**Exercise aim**
Copy out, from the data, each line containing the string "there".

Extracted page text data
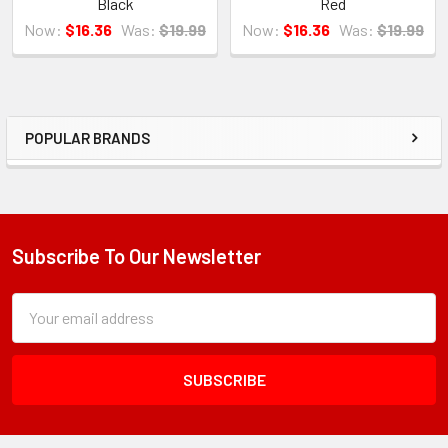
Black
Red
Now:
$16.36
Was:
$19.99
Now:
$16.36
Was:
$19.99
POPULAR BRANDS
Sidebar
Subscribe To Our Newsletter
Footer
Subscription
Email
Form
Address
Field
...
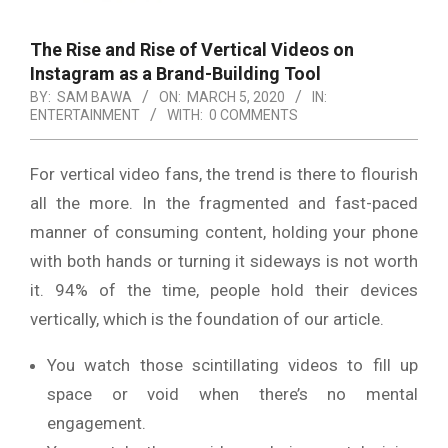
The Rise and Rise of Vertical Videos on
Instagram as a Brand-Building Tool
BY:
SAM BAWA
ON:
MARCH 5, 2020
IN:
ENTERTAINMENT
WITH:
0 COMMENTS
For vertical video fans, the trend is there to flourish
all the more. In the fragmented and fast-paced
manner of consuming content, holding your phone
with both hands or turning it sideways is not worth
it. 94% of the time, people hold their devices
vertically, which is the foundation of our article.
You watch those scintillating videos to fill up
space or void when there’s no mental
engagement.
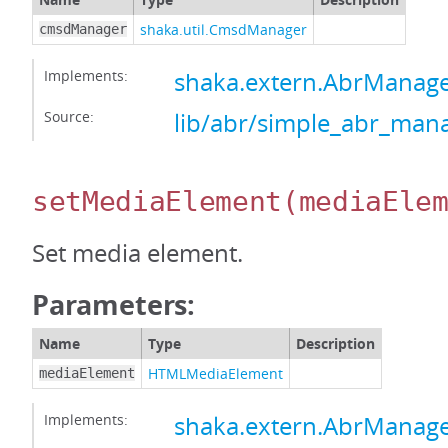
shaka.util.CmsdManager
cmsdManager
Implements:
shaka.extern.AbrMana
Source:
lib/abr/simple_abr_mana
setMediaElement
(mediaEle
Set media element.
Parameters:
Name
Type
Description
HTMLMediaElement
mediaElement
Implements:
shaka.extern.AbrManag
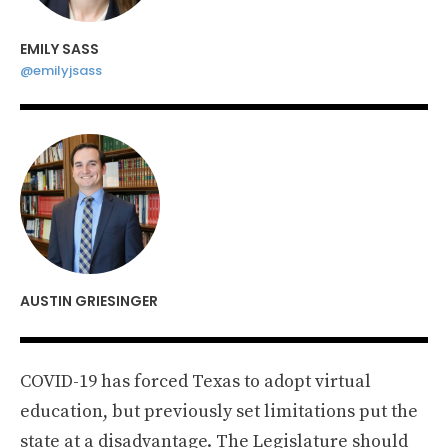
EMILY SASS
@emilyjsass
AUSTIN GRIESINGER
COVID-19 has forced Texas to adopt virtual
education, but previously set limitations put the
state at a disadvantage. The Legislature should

**Task response**
For vertical video fans, the trend is there to flourish
space or void when there’s no mental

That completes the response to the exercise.